What you need to know
- Amid all the Microsoft leaks today, Microsoft’s AI research team was also found to have mistakenly leaked 38TB worth of the company’s private data.
- The leaked data included backups of Microsoft employees’ computers.
- Data stored in the computers included passwords to Microsoft services, secret keys, and over 30,000 internal Teams messages from over 350 company employees.
- Microsoft has since issued a statement indicating that customer data wasn’t compromised, and neither were its internal services.
- Wiz, a cybersecurity firm, narrowed down the root cause of the leak to an Azure feature dubbed Shared Access Signature (SAS) tokens, which granted users unlimited access to the Azure Storage resources.
Microsoft must be having a field day after what can be termed the “biggest leak in Xbox history.” The leak brought forth details regarding a refreshed Xbox series X console codenamed ‘Brooklin,’ which sports a cylindrical design and is expected to go on sale later this year in November.

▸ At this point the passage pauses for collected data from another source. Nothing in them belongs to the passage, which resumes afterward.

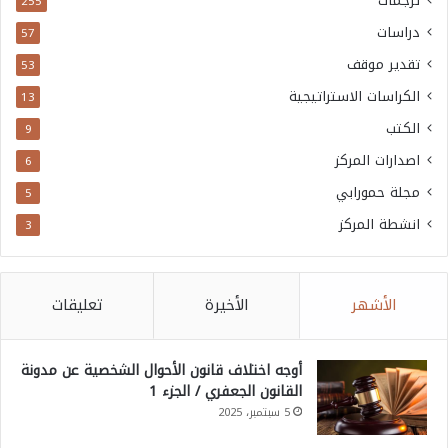
ترجمات
255
دراسات
57
تقدير موقف
53
الكراسات الاستراتيجية
13
الكتب
9
اصدارات المركز
6
مجلة حمورابي
5
انشطة المركز
3
الأشهر
الأخيرة
تعليقات
أوجه اختلاف قانون الأحوال الشخصية عن مدونة
القانون الجعفري / الجزء 1
5 سبتمبر، 2025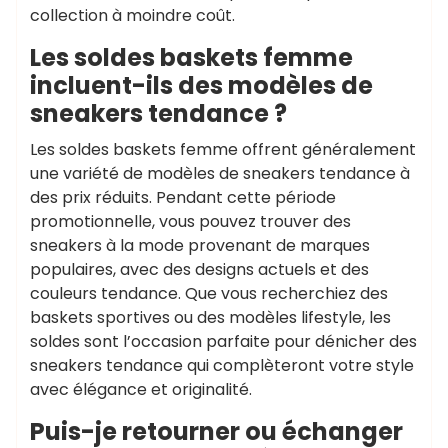
collection à moindre coût.
Les soldes baskets femme
incluent-ils des modèles de
sneakers tendance ?
Les soldes baskets femme offrent généralement
une variété de modèles de sneakers tendance à
des prix réduits. Pendant cette période
promotionnelle, vous pouvez trouver des
sneakers à la mode provenant de marques
populaires, avec des designs actuels et des
couleurs tendance. Que vous recherchiez des
baskets sportives ou des modèles lifestyle, les
soldes sont l’occasion parfaite pour dénicher des
sneakers tendance qui complèteront votre style
avec élégance et originalité.
Puis-je retourner ou échanger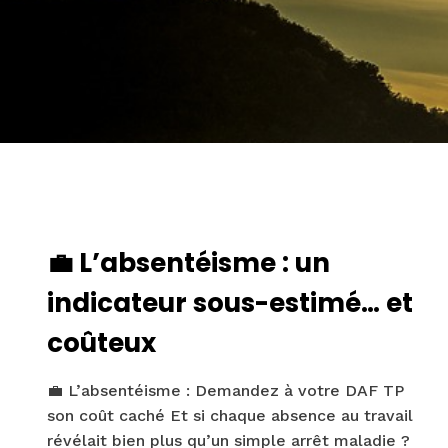
💼 L’absentéisme : un
indicateur sous-estimé… et
coûteux
💼 L’absentéisme : Demandez à votre DAF TP
son coût caché Et si chaque absence au travail
révélait bien plus qu’un simple arrêt maladie ?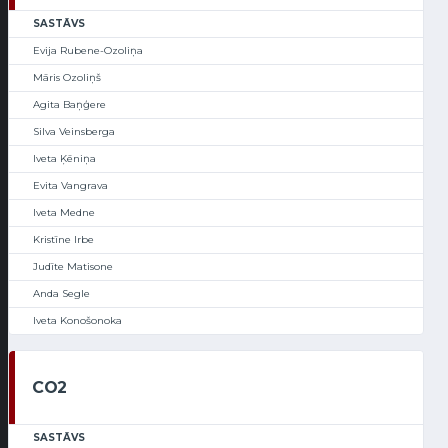
SASTĀVS
Evija Rubene-Ozoliņa
Māris Ozoliņš
Agita Baņģere
Silva Veinsberga
Iveta Ķēniņa
Evita Vangrava
Iveta Medne
Kristīne Irbe
Judīte Matisone
Anda Segle
Iveta Konošonoka
CO2
SASTĀVS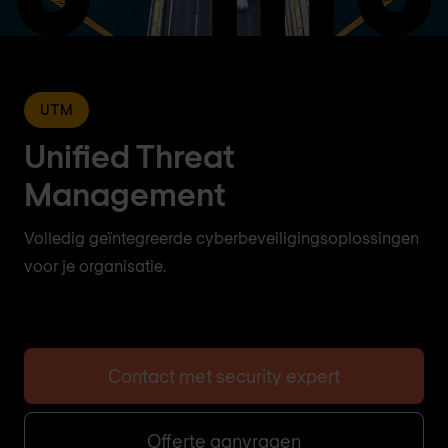
UTM
Unified Threat
Management
Volledig geïntegreerde cyberbeveiligingsoplossingen
voor je organisatie.
Contact met security expert
Offerte aanvragen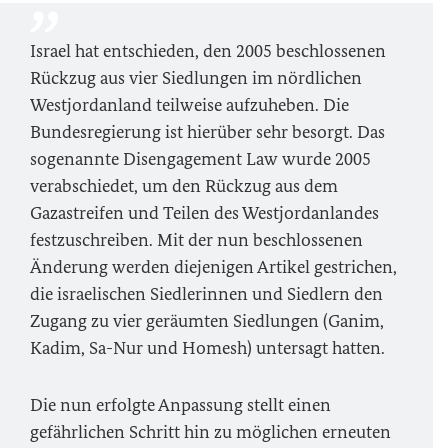
Israel hat entschieden, den 2005 beschlossenen
Rückzug aus vier Siedlungen im nördlichen
Westjordanland teilweise aufzuheben. Die
Bundesregierung ist hierüber sehr besorgt. Das
sogenannte
Disengagement Law
wurde 2005
verabschiedet, um den Rückzug aus dem
Gazastreifen und Teilen des Westjordanlandes
festzuschreiben. Mit der nun beschlossenen
Änderung werden diejenigen Artikel gestrichen,
die israelischen Siedlerinnen und Siedlern den
Zugang zu vier geräumten Siedlungen (Ganim,
Kadim, Sa-Nur und Homesh) untersagt hatten.
Die nun erfolgte Anpassung stellt einen
gefährlichen Schritt hin zu möglichen erneuten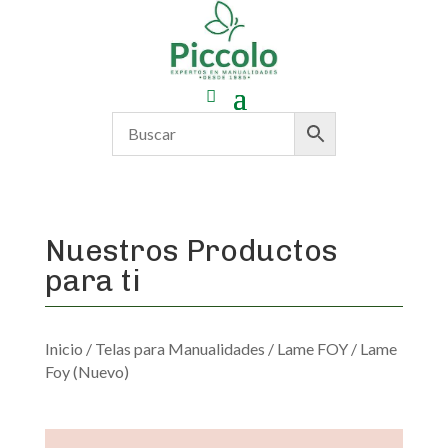
Nuestros Productos
para ti
Inicio
/
Telas para Manualidades
/
Lame FOY
/ Lame
Foy (Nuevo)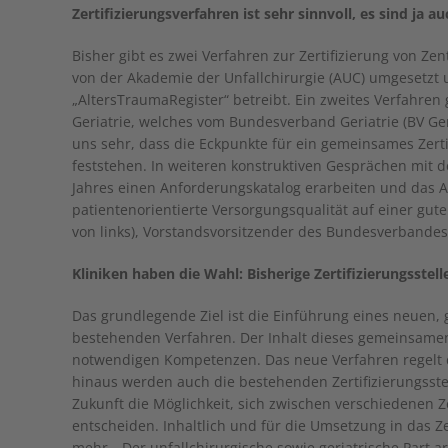
Zertifizierungsverfahren ist sehr sinnvoll, es sind ja
Bisher gibt es zwei Verfahren zur Zertifizierung von Ze
von der Akademie der Unfallchirurgie (AUC) umgesetzt
„AltersTraumaRegister“ betreibt. Ein zweites Verfahren
Geriatrie, welches vom Bundesverband Geriatrie (BV Ge
uns sehr, dass die Eckpunkte für ein gemeinsames Zert
feststehen. In weiteren konstruktiven Gesprächen mit 
Jahres einen Anforderungskatalog erarbeiten und das Al
patientenorientierte Versorgungsqualität auf einer gute
von links), Vorstandsvorsitzender des Bundesverbandes
Kliniken haben die Wahl: Bisherige Zertifizierungsstell
Das grundlegende Ziel ist die Einführung eines neuen,
bestehenden Verfahren. Der Inhalt dieses gemeinsamen
notwendigen Kompetenzen. Das neue Verfahren regelt 
hinaus werden auch die bestehenden Zertifizierungsstel
Zukunft die Möglichkeit, sich zwischen verschiedenen Z
entscheiden. Inhaltlich und für die Umsetzung in das 
mehr. „Der unfallchirurgische sowie geriatrische Part a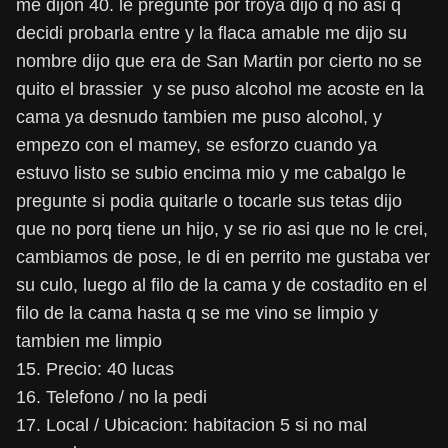
me dijon 40. le pregunte por troya dijo q no asi q
decidi probarla entre y la flaca amable me dijo su
nombre dijo que era de San Martin por cierto no se
quito el brassier y se puso alcohol me acoste en la
cama ya desnudo tambien me puso alcohol, y
empezo con el mamey, se esforzo cuando ya
estuvo listo se subio encima mio y me cabalgo le
pregunte si podia quitarle o tocarle sus tetas dijo
que no porq tiene un hijo, y se rio asi que no le crei,
cambiamos de pose, le di en perrito me gustaba ver
su culo, luego al filo de la cama y de costadito en el
filo de la cama hasta q se me vino se limpio y
tambien me limpio
15. Precio: 40 lucas
16. Telefono / no la pedi
17. Local / Ubicacion: habitacion 5 si no mal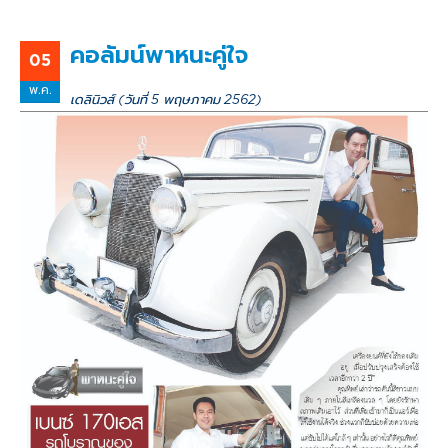
คอลัมน์พาหนะคู่ใจ
05
พ.ค.
เดลินิวส์ (วันที่ 5 พฤษภาคม 2562)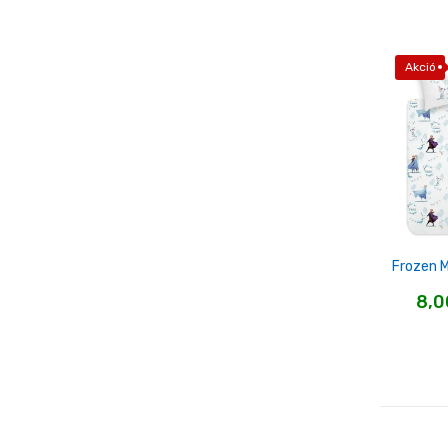
Akció
Frozen 
8,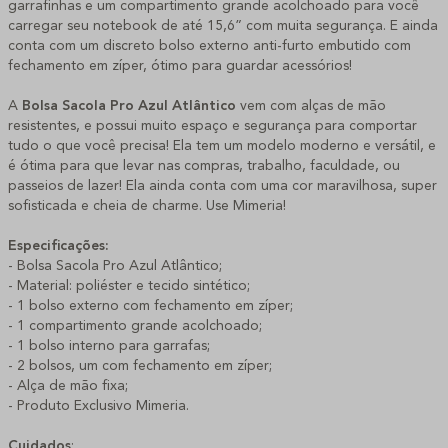
garrafinhas e um compartimento grande acolchoado para você
carregar seu notebook de até 15,6” com muita segurança. E ainda
conta com um discreto bolso externo anti-furto embutido com
fechamento em zíper, ótimo para guardar acessórios!
A
Bolsa Sacola Pro Azul Atlântico
vem com alças de mão
resistentes, e possui muito espaço e segurança para comportar
tudo o que você precisa! Ela tem um modelo moderno e versátil, e
é ótima para que levar nas compras, trabalho, faculdade, ou
passeios de lazer! Ela ainda conta com uma cor maravilhosa, super
sofisticada e cheia de charme. Use Mimeria!
Especificações:
- Bolsa Sacola Pro Azul Atlântico;
- Material: poliéster e tecido sintético;
- 1 bolso externo com fechamento em zíper;
- 1 compartimento grande acolchoado;
- 1 bolso interno para garrafas;
- 2 bolsos, um com fechamento em zíper;
- Alça de mão fixa;
- Produto Exclusivo Mimeria.
Cuidados
: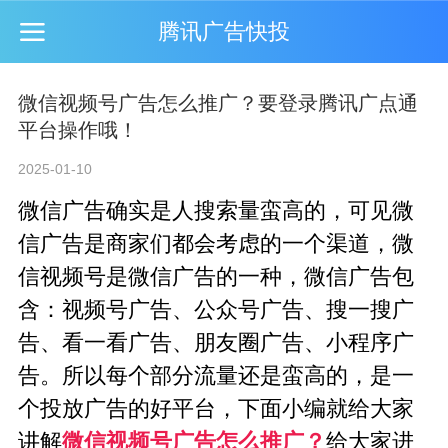
腾讯广告快投
微信视频号广告怎么推广？要登录腾讯广点通
平台操作哦！
2025-01-10
微信广告确实是人搜索量蛮高的，可见微
信广告是商家们都会考虑的一个渠道，微
信视频号是微信广告的一种，微信广告包
含：视频号广告、公众号广告、搜一搜广
告、看一看广告、朋友圈广告、小程序广
告。所以每个部分流量还是蛮高的，是一
个投放广告的好平台，下面小编就给大家
讲解
微信视频号广告怎么推广？
给大家进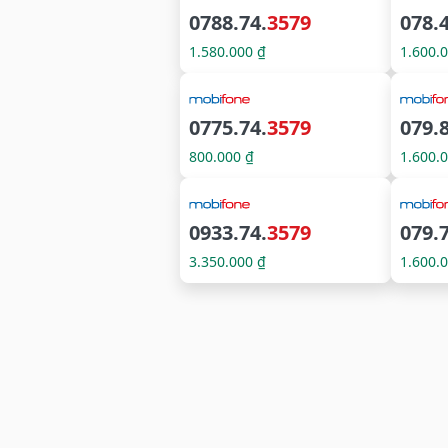
0788.74.
3579
078.
1.580.000 ₫
1.600.
0775.74.
3579
079.
800.000 ₫
1.600.
0933.74.
3579
079.
3.350.000 ₫
1.600.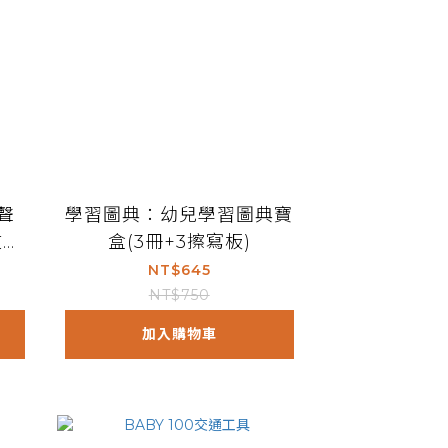
聲
學習圖典：幼兒學習圖典寶
文兒
盒(3冊+3擦寫板)
NT$645
NT$750
加入購物車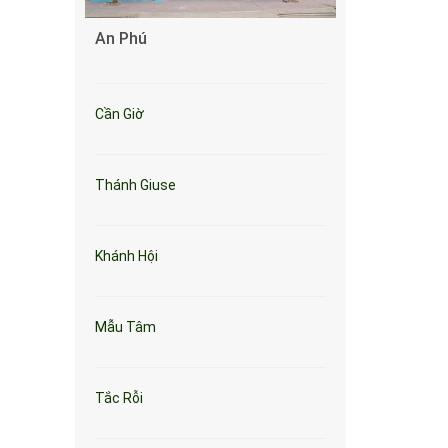
An Phú
Cần Giờ
Thánh Giuse
Khánh Hội
Mẫu Tâm
Tắc Rỗi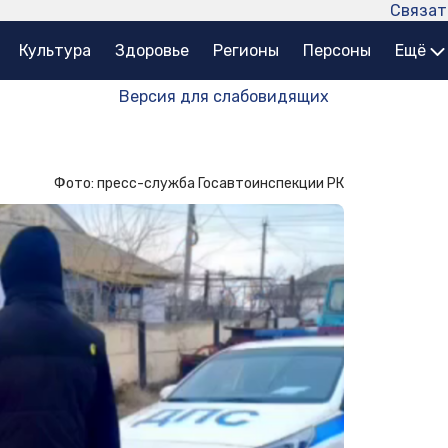
Связат
Культура
Здоровье
Регионы
Персоны
Ещё
Версия для слабовидящих
Фото: пресс-служба Госавтоинспекции РК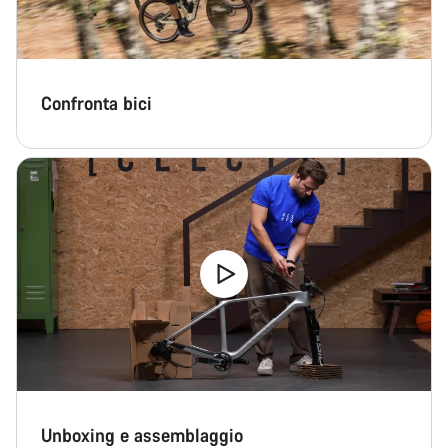
Confronta bici
Unboxing e assemblaggio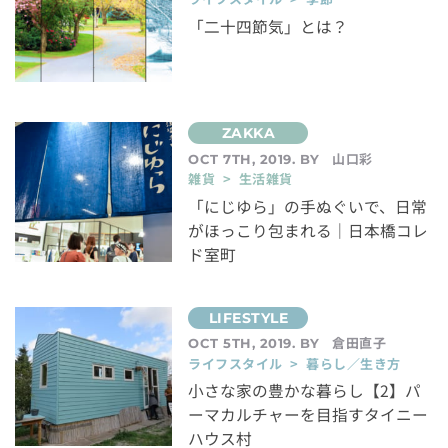
「二十四節気」とは？
山口彩
OCT 7TH, 2019. BY
雑貨 > 生活雑貨
「にじゆら」の手ぬぐいで、日常
がほっこり包まれる｜日本橋コレ
ド室町
倉田直子
OCT 5TH, 2019. BY
ライフスタイル > 暮らし／生き方
小さな家の豊かな暮らし【2】パ
ーマカルチャーを目指すタイニー
ハウス村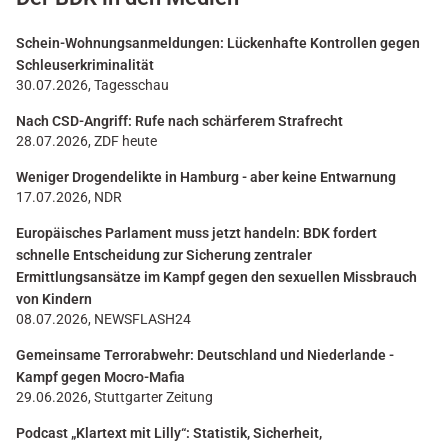
Schein-Wohnungsanmeldungen: Lückenhafte Kontrollen gegen
Schleuserkriminalität
30.07.2026, Tagesschau
Nach CSD-Angriff: Rufe nach schärferem Strafrecht
28.07.2026, ZDF heute
Weniger Drogendelikte in Hamburg - aber keine Entwarnung
17.07.2026, NDR
Europäisches Parlament muss jetzt handeln: BDK fordert
schnelle Entscheidung zur Sicherung zentraler
Ermittlungsansätze im Kampf gegen den sexuellen Missbrauch
von Kindern
08.07.2026, NEWSFLASH24
Gemeinsame Terrorabwehr: Deutschland und Niederlande -
Kampf gegen Mocro-Mafia
29.06.2026, Stuttgarter Zeitung
Podcast „Klartext mit Lilly“: Statistik, Sicherheit,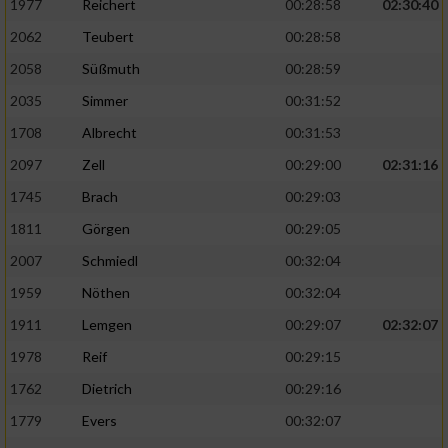
Speichern von oder Zugriff auf Informationen
1977
Reichert
00:28:58
02:30:40
auf einem Endgerät
2062
Teubert
00:28:58
Verwendung reduzierter Daten zur Auswahl
2058
Süßmuth
00:28:59
von Werbeanzeigen
2035
Simmer
00:31:52
Erstellung von Profilen für personalisierte
1708
Albrecht
00:31:53
Werbung
2097
Zell
00:29:00
02:31:16
Verwendung von Profilen zur Auswahl
1745
Brach
00:29:03
personalisierter Werbung
1811
Görgen
00:29:05
Erstellung von Profilen zur Personalisierung
2007
Schmiedl
00:32:04
von Inhalten
1959
Nöthen
00:32:04
Verwendung von Profilen zur Auswahl
1911
Lemgen
00:29:07
02:32:07
personalisierter Inhalte
1978
Reif
00:29:15
Messung der Werbeleistung
1762
Dietrich
00:29:16
1779
Evers
00:32:07
Messung der Performance von Inhalten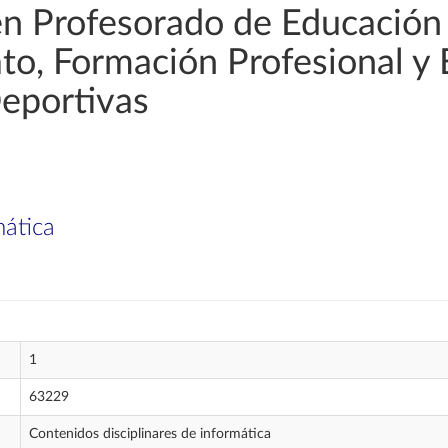
en Profesorado de Educación
rato, Formación Profesional y
Deportivas
mática
1
63229
Contenidos disciplinares de informática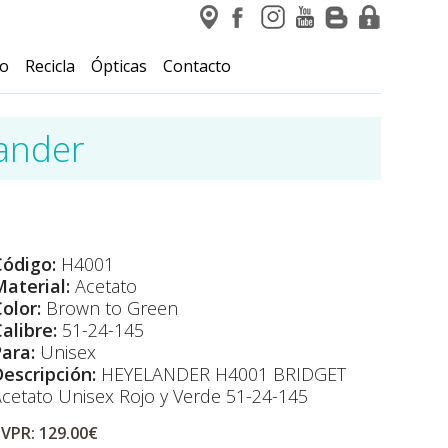
io
Recicla
Ópticas
Contacto
ander
Código:
H4001
aterial:
Acetato
olor:
Brown to Green
alibre:
51-24-145
Para:
Unisex
Descripción:
HEYELANDER H4001 BRIDGET
cetato Unisex Rojo y Verde 51-24-145
VPR: 129.00€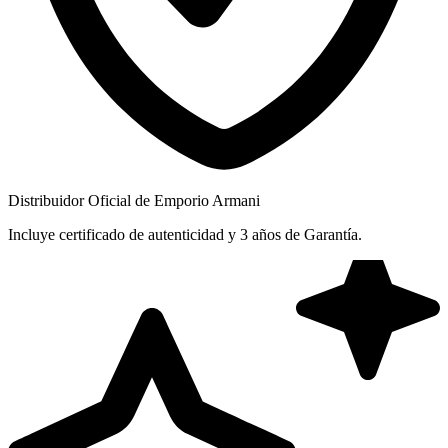
Distribuidor Oficial de Emporio Armani
Incluye certificado de autenticidad y 3 años de Garantía.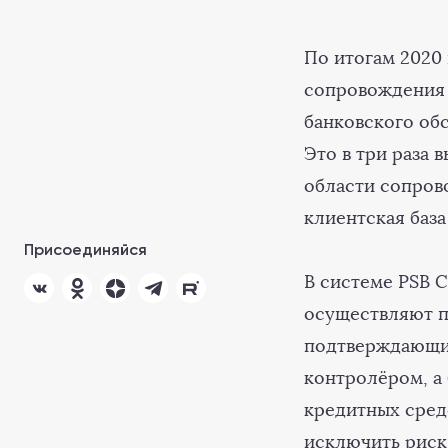
По итогам 2020
сопровождения 
банковского обс
Это в три раза 
области сопрово
клиентская баз
Присоединяйся
В системе PSB 
осуществляют п
подтверждающих
контролёром, а
кредитных сред
исключить риск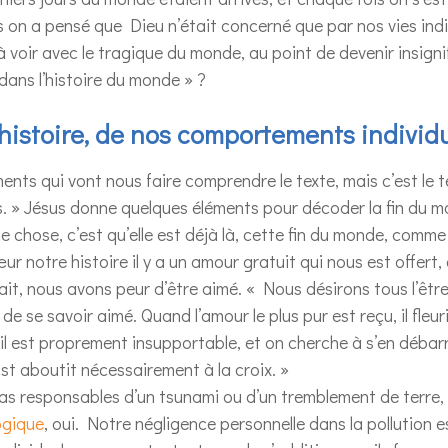
s on a pensé que Dieu n’était concerné que par nos vies indiv
 à voir avec le tragique du monde, au point de devenir insignif
ans l’histoire du monde » ?
histoire, de nos comportements individ
ents qui vont nous faire comprendre le texte, mais c’est le t
 » Jésus donne quelques éléments pour décoder la fin du mo
ne chose, c’est qu’elle est déjà là, cette fin du monde, comm
ur notre histoire il y a un amour gratuit qui nous est offert, e
ait, nous avons peur d’être aimé. « Nous désirons tous l’être,
de se savoir aimé. Quand l’amour le plus pur est reçu, il fleuri
 il est proprement insupportable, et on cherche à s’en débar
ist aboutit nécessairement à la croix. »
as responsables d’un tsunami ou d’un tremblement de terre,
ogique
, oui. Notre négligence personnelle dans la pollution e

And now, Microsoft’s AI research team has also mistakenly leaked 38TB of private company data. According to Wiz, a cybersecurity firm, the data also included a link with backups of Microsoft employees’ computers. The data stored in the computers contained passwords to Microsoft services, secret keys, and over 30,000 internal Teams messages from more than 350 company employees.
Microsoft quickly issued a statement while speaking to TechCrunch, assuring concerned customers that their data wasn’t at risk. The company also indicated that internal services weren’t affected either.
According to the report, the AI research team uploaded the training data containing sensitive data, including open-source code and AI models for image recognition. As such, users who came across the GitHub repository could access the Azure link, allowing them to download the models.
And while Microsoft assured customers that their data remained untouched and no internal services were affected, the link provided users complete access to the Azure storage account. Strangely enough, users with access could alter the data stored in the account, including uploading, overwriting, and even deleting existing files.
The cybersecurity company narrowed the issue to an Azure feature, Shared Access Signature (SAS) tokens. Essentially, the feature is a URL that grants restricted access rights to Azure Storage resources. While it is possible to configure the feature to limit access to specific files, this link provides users unlimited access.
Wiz flagged and reported the issue to Microsoft on June 22, 2023, and the company quickly responded to the issue and revoked the SAS token on June 23, 2023. Microsoft further cited rescans to its public repositories, but its systems marked the link that caused the issue as a false positive.
Remedies for the future
The potential danger such leaks could cause if they fall into the wrong hands is unimaginable. Luckily, in this case, the issue was flagged and remedied quickly.
Microsoft has since issued a comprehensive list highlighting best practices for handling SAS tokens. It is also evident that users need to be careful when using the feature and also ensure that restrictions are put in place to avoid replication of such an instance in the future, which could potentially cause a lot of damage.